Under Quebec legislation, ITPs fall into two categories: those who received their training in 20 foreign countries with which OIQ has MRAs—notably France and some Commonwealth countries—and those from all remaining international jurisdictions that don’t have any agreements with Quebec.
Historically, this second group of ITPs has had to overcome significant hurdles, says OIQ President Kathy Baig, ing., FEC. “How can we increase the success rate and shorten the process?” Baig asks. “We wanted to find a way for them to get their licences while maintaining rigorous admission criteria.”
Under the old application process, ITPs who obtained their education from jurisdictions without MRAs could have faced up to 11 examinations that, although designed to “test and improve [applicants’] knowledge,” were, according to OIQ, “a demanding step.” It could also prove lengthy, possibly up to 16 months.

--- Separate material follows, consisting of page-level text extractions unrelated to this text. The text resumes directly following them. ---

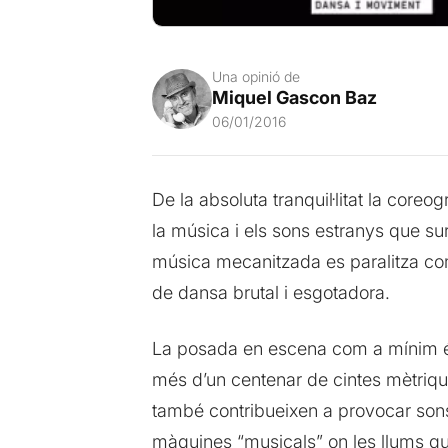
Una opinió de
Miquel Gascon Baz
06/01/2016
De la absoluta tranquil·litat la core
la música i els sons estranys que su
música mecanitzada es paralitza com
de dansa brutal i esgotadora.
La posada en escena com a mínim és 
més d’un centenar de cintes mètriqu
també contribueixen a provocar sons
màquines “musicals” on les llums qu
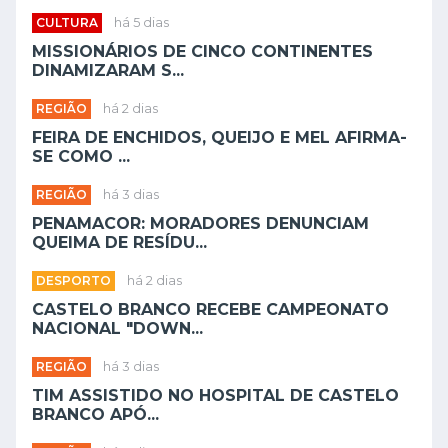
CULTURA
há 5 dias
MISSIONÁRIOS DE CINCO CONTINENTES
DINAMIZARAM S...
REGIÃO
há 2 dias
FEIRA DE ENCHIDOS, QUEIJO E MEL AFIRMA-
SE COMO ...
REGIÃO
há 3 dias
PENAMACOR: MORADORES DENUNCIAM
QUEIMA DE RESÍDU...
DESPORTO
há 2 dias
CASTELO BRANCO RECEBE CAMPEONATO
NACIONAL "DOWN...
REGIÃO
há 3 dias
TIM ASSISTIDO NO HOSPITAL DE CASTELO
BRANCO APÓ...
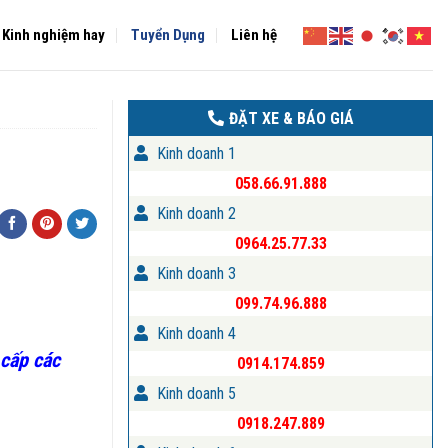
Kinh nghiệm hay
Tuyển Dụng
Liên hệ
ĐẶT XE & BÁO GIÁ
Kinh doanh 1
058.66.91.888
Kinh doanh 2
0964.25.77.33
Kinh doanh 3
099.74.96.888
Kinh doanh 4
 cấp các
0914.174.859
Kinh doanh 5
0918.247.889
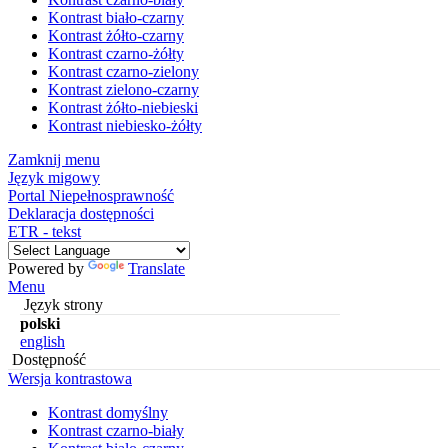
Kontrast biało-czarny
Kontrast żółto-czarny
Kontrast czarno-żółty
Kontrast czarno-zielony
Kontrast zielono-czarny
Kontrast żółto-niebieski
Kontrast niebiesko-żółty
Zamknij menu
Język migowy
Portal Niepełnosprawność
Deklaracja dostępności
ETR - tekst
Powered by
Translate
Menu
Język strony
polski
english
Dostępność
Wersja kontrastowa
Kontrast domyślny
Kontrast czarno-biały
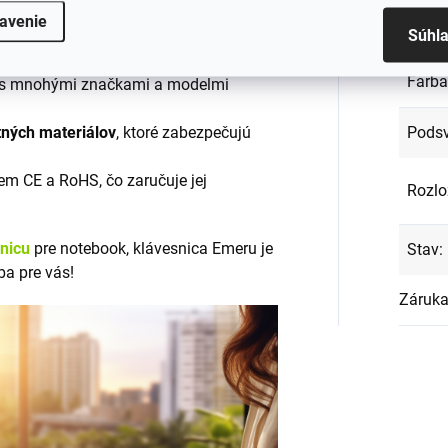
avenie
EAN
:
klávesnicu Emeru?
Súhl
Farba
s mnohými značkami a modelmi
Podsv
tných materiálov
, ktoré zabezpečujú
em CE a RoHS, čo zaručuje jej
Rozlo
snicu
pre notebook, klávesnica Emeru je
Stav
:
ba pre vás!
Záruk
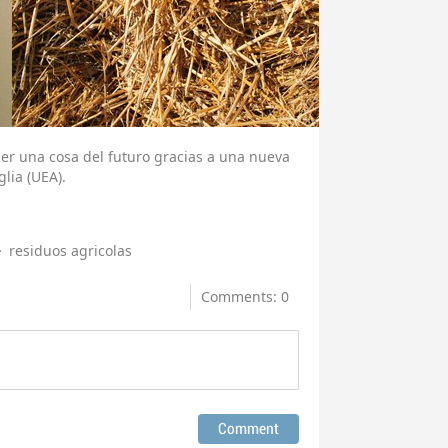
er una cosa del futuro gracias a una nueva
lia (UEA).
residuos agricolas
Comments: 0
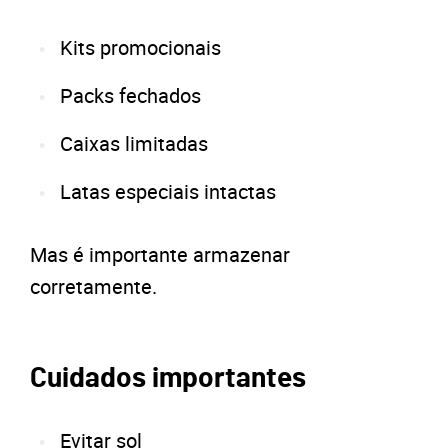
Kits promocionais
Packs fechados
Caixas limitadas
Latas especiais intactas
Mas é importante armazenar
corretamente.
Cuidados importantes
Evitar sol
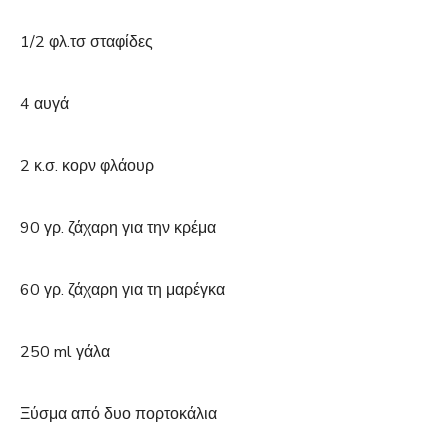
1/2 φλ.τσ σταφίδες
4 αυγά
2 κ.σ. κορν φλάουρ
90 γρ. ζάχαρη για την κρέμα
60 γρ. ζάχαρη για τη μαρέγκα
250 ml γάλα
Ξύσμα από δυο πορτοκάλια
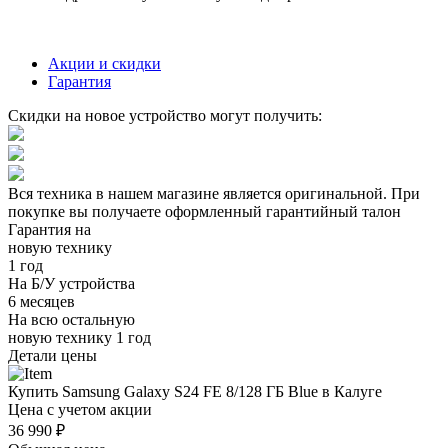
Акции и скидки
Гарантия
Скидки на новое устройство могут получить:
Вся техника в нашем магазине является
оригинальной.
При
покупке вы получаете оформленный
гарантийный талон
Гарантия на
новую технику
1 год
На Б/У устройства
6 месяцев
На всю остальную
новую технику
1 год
Детали цены
Купить Samsung Galaxy S24 FE 8/128 ГБ Blue в Калуге
Цена с учетом акции
36 990 ₽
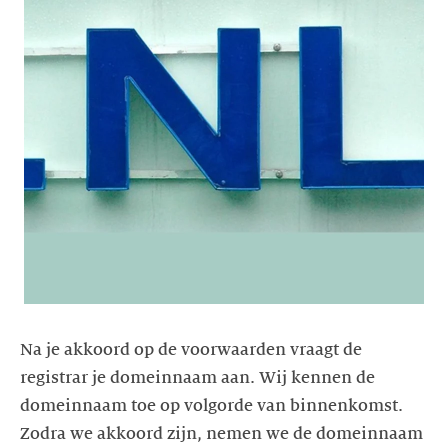
Na je akkoord op de voorwaarden vraagt de
registrar je domeinnaam aan. Wij kennen de
domeinnaam toe op volgorde van binnenkomst.
Zodra we akkoord zijn, nemen we de domeinnaam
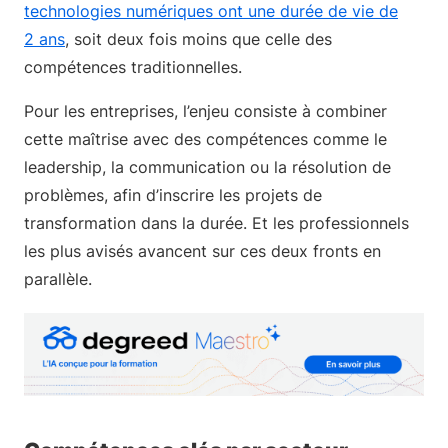
technologies numériques ont une durée de vie de
2 ans
, soit deux fois moins que celle des
compétences traditionnelles.
Pour les entreprises, l’enjeu consiste à combiner
cette maîtrise avec des compétences comme le
leadership, la communication ou la résolution de
problèmes, afin d’inscrire les projets de
transformation dans la durée. Et les professionnels
les plus avisés avancent sur ces deux fronts en
parallèle.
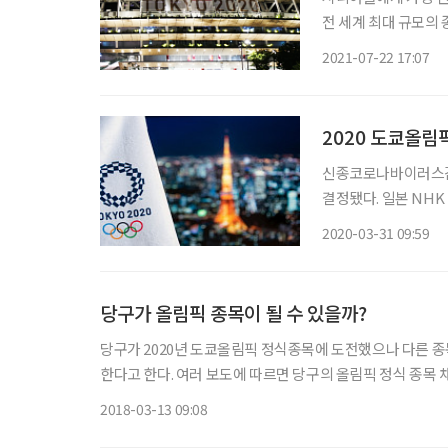
전 세계 최대 규모의 
해 4년 동안 준비해
2021-07-22 17:07
2020 도쿄올림픽
신종코로나바이러스감염
결정됐다. 일본 NHK
7월23일, 도쿄패럴
2020-03-31 09:59
본 정부, 국제올림픽
당구가 올림픽 종목이 될 수 있을까?
당구가 2020년 도쿄올림픽 정식종목에 도전했으나 다른 
한다고 한다. 여러 보도에 따르면 당구의 올림픽 정식 종목 채택은 긍정적이라는 것이다. 당구 동호인으로서도 반가운 일이다. 정식
종목 채택은 당구를 보는 사람들의 시각이 달라져 당구의 위
2018-03-13 09:08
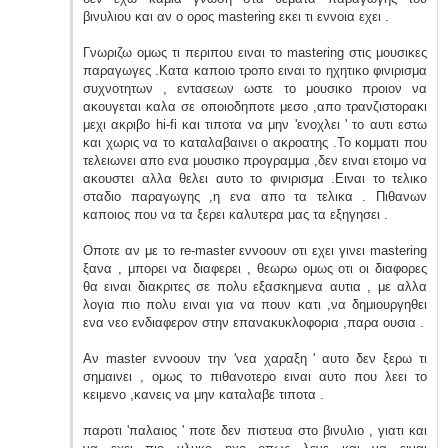
βινυλιου και αν ο ορος mastering εκει τι εννοια εχει .
Γνωριζω ομως τι περιπου ειναι το mastering στις μουσικες
παραγωγες .Κατα καποιο τροπο ειναι το ηχητικο φινιρισμα
συχνοτητων , εντασεων ωστε το μουσικο προιον να
ακουγεται καλα σε οποιοδηποτε μεσο ,απο τρανζιστορακι
μεχι ακριβο hi-fi και τιποτα να μην 'ενοχλει ' το αυτι εστω
και χωρις να το καταλαβαινει ο ακροατης .Το κομματι που
τελειωνει απο ενα μουσικο προγραμμα ,δεν ειναι ετοιμο να
ακουστει αλλα θελει αυτο το φινιρισμα .Ειναι το τελικο
σταδιο παραγωγης ,η ενα απο τα τελικα . Πιθανων
καποιος που να τα ξερει καλυτερα μας τα εξηγησει .
Οποτε αν με το re-master εννοουν οτι εχει γινει mastering
ξανα , μπορει να διαφερει , θεωρω ομως οτι οι διαφορες
θα ειναι διακριτες σε πολυ εξασκημενα αυτια , με αλλα
λογια πιο πολυ ειναι για να πουν κατι ,να δημιουργηθει
ενα νεο ενδιαφερον στην επανακυκλοφορια ,παρα ουσια .
Αν master εννοουν την 'νεα χαραξη ' αυτο δεν ξερω τι
σημαινει , ομως το πιθανοτερο ειναι αυτο που λεει το
κειμενο ,κανεις να μην καταλαβε τιποτα .
παροτι 'παλαιος ' ποτε δεν πιστευα στο βινυλιο , γιατι και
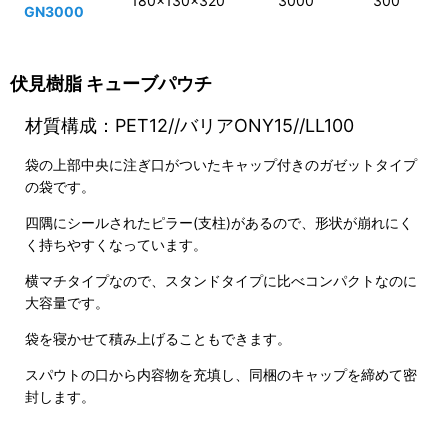
180×130×320
3000
300
GN3000
伏見樹脂 キューブパウチ
材質構成：PET12//バリアONY15//LL100
袋の上部中央に注ぎ口がついたキャップ付きのガゼットタイプ
の袋です。
四隅にシールされたピラー(支柱)があるので、形状が崩れにく
く持ちやすくなっています。
横マチタイプなので、スタンドタイプに比べコンパクトなのに
大容量です。
袋を寝かせて積み上げることもできます。
スパウトの口から内容物を充填し、同梱のキャップを締めて密
封します。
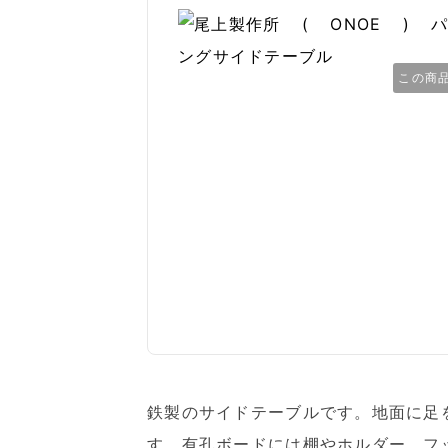
この商
鉄製のサイドテーブルです。地面に足
す。有孔ボードには棚やホルダー、フ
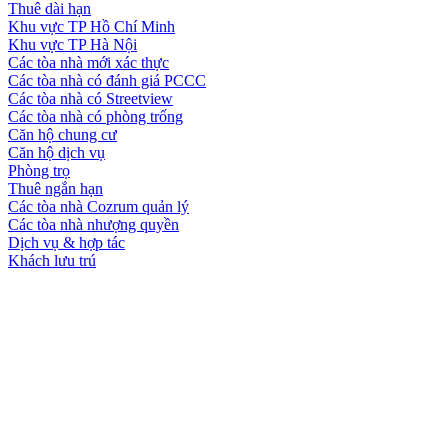
Thuê dài hạn
Khu vực TP Hồ Chí Minh
Khu vực TP Hà Nội
Các tòa nhà mới xác thực
Các tòa nhà có đánh giá PCCC
Các tòa nhà có Streetview
Các tòa nhà có phòng trống
Căn hộ chung cư
Căn hộ dịch vụ
Phòng trọ
Thuê ngắn hạn
Các tòa nhà Cozrum quản lý
Các tòa nhà nhượng quyền
Dịch vụ & hợp tác
Khách lưu trú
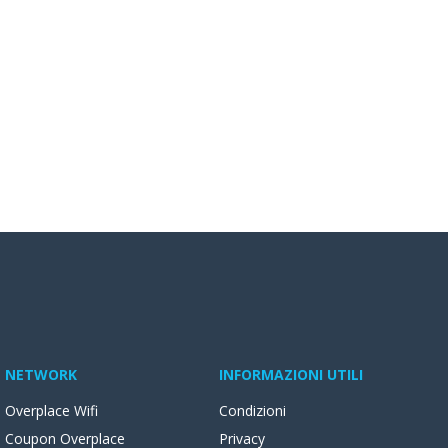
NETWORK
INFORMAZIONI UTILI
Overplace Wifi
Condizioni
Coupon Overplace
Privacy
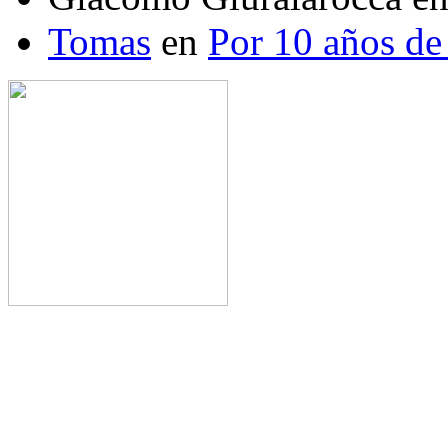
Tomas
en
Por 10 años de 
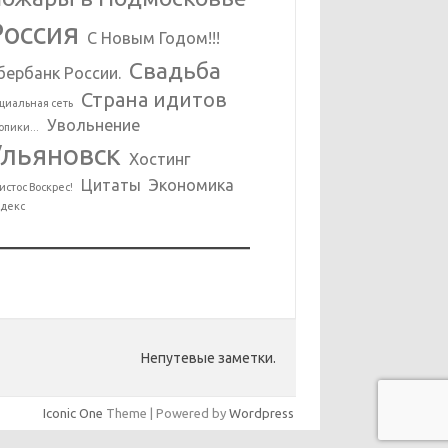
Россия
С Новым Годом!!!
Свадьба
бербанк России.
Страна идитов
циальная сеть
Увольнение
опики...
Ульяновск
Хостинг
Цитаты
Экономика
истос Воскрес!
декс
Непутевые заметки.
Iconic One
Theme | Powered by
Wordpress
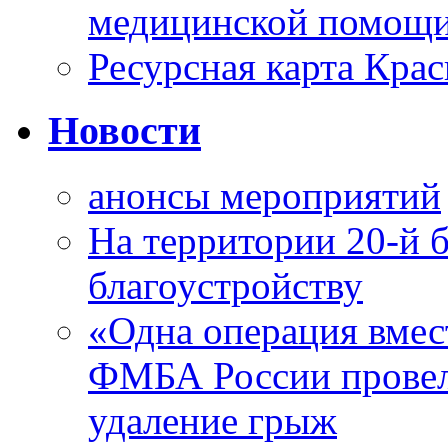
медицинской помощи
Ресурсная карта Крас
Новости
анонсы мероприятий
На территории 20-й 
благоустройству
«Одна операция вме
ФМБА России провел
удаление грыж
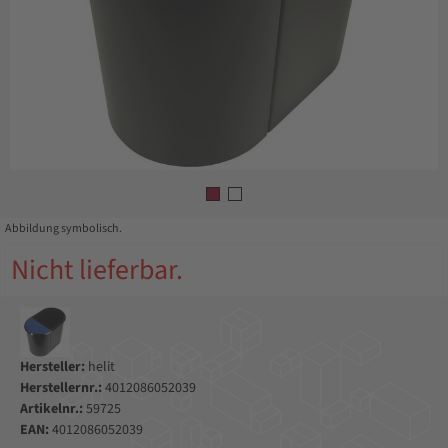
Abbildung symbolisch.
Nicht lieferbar.
Hersteller:
helit
Herstellernr.:
4012086052039
Artikelnr.:
59725
EAN:
4012086052039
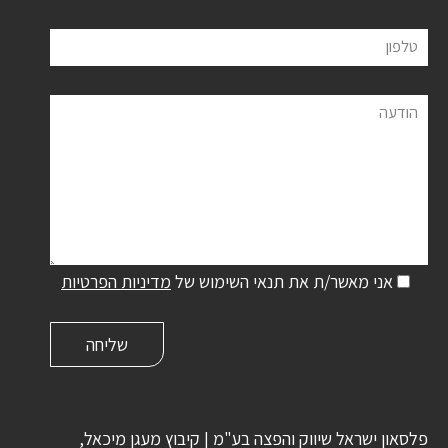
טלפון
הודעה
אני מאשר/ת את תנאי השימוש של
מדיניות הפרטיות
פלסאון ישראל שיווק והפצה בע"מ | קיבוץ מעגן מיכאל,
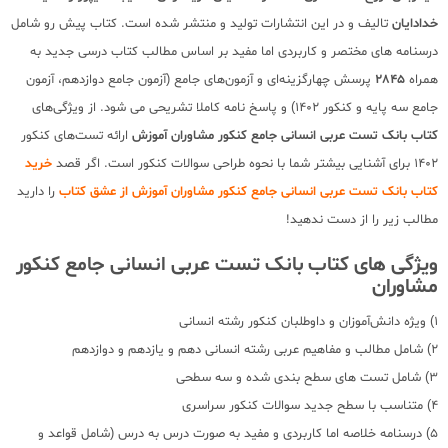
خدادایان
تالیف و در این انتشارات تولید و منتشر شده است. کتاب پیش رو شامل
درسنامه های مختصر و کاربردی اما مفید بر اساس مطالب کتاب درسی جدید به
همراه
2845
پرسش چهارگزینه‌ای و آزمون‌های جامع (آزمون جامع دوازدهم، آزمون
جامع سه پایه و کنکور 1402) و پاسخ نامه کاملا تشریحی می شود. از ویژگی‌های
کتاب بانک تست عربی انسانی جامع کنکور مشاوران آموزش
ارائه تست‌های کنکور
1402 برای آشنایی بیشتر شما با نحوه طراحی سوالات کنکور است. اگر قصد
خرید
کتاب بانک تست عربی انسانی جامع کنکور مشاوران آموزش از عشق کتاب
را دارید
مطالب زیر را از دست ندهید!
ویژگی های کتاب بانک تست عربی انسانی جامع کنکور
مشاوران
1) ویژه دانش‌آموزان و داوطلبان کنکور رشته انسانی
2) شامل مطالب و مفاهیم عربی رشته انسانی دهم و یازدهم و دوازدهم
3) شامل تست های سطح بندی شده و سه سطحی
4) متناسب با سطح جدید سوالات کنکور سراسری
5) درسنامه خلاصه اما کاربردی و مفید به صورت درس به درس (شامل قواعد و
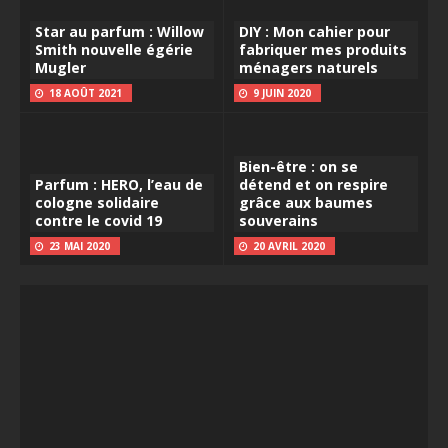
Star au parfum : Willow
DIY : Mon cahier pour
Smith nouvelle égérie
fabriquer mes produits
Mugler
ménagers naturels
18 AOÛT 2021
9 JUIN 2020
Bien-être : on se
Parfum : HERO, l’eau de
détend et on respire
cologne solidaire
grâce aux baumes
contre le covid 19
souverains
23 MAI 2020
20 AVRIL 2020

According to Baig, only 58 per cent of ITPs under this system were able to successfully navigate this process and get a permit to work in Quebec. “We want to increase the success rate to 75 per cent and lower the process to eight months,” Baig adds.
To meet this target, under the new procedure, these candidates are now able to take university courses, work on engineering projects and have interviews to demonstrate their engineering skills meet OIQ’s standards. Whatever the path the candidate takes, their skills will be assessed by a panel of OIQ experts and licensed engineers. “There are competencies they will have to prove,” Baig reiterates. “But we do think this will be beneficial.”
Baig, who, on June 15, was re-elected to her second consecutive term as OIQ president, notes there is a two-tiered treatment of ITPs, stating that ITPs from countries with MRAs have a much easier application process. “With all the [engineering] programs in France,” Baig uses as an example, “it’s like they graduated in Quebec.”
Although this new regulation is designed to lessen the burden on ITPs with training from non-MRA countries, Baig notes there can still be hurdles. As she stated in a June 12 news release: “Their integration also depends on the work and assistance of many other actors, such as immigrant support organizations, universities and various job market–related bodies that must work together to make their path easier.”
THE PEO PROCESS
PEO’s Acting Deputy Registrar, Licensing and Registration Moody Farag, P.Eng., notes OIQ’s new policy is equivalent to the Internationally Educated Engineers Qualification Bridging (IEEQB) Program that Ryerson University offers. The IEEQB program is an individualized study program in lieu of PEO’s Confirmatory Examination Program. Farag notes that, upon completion, the applicant will be deemed to have PEO’s academic requirements for licensure. However, they must, like all P.Eng. applicants, still pass the professional practice exam and complete 48 months of work experience, of which a minimum 12 months must be in Canada.
In situations where applicants are trained in another jurisdiction and are applying for a PEO licence, their transcripts are reviewed by the Academic Requirements Committee, which can:
- reject the application;
- exempt the applicant from any further exams; or
- assign the applicant to an examination program.
Timelines on meeting any of the licensure requirements depend on each applicant’s circumstances.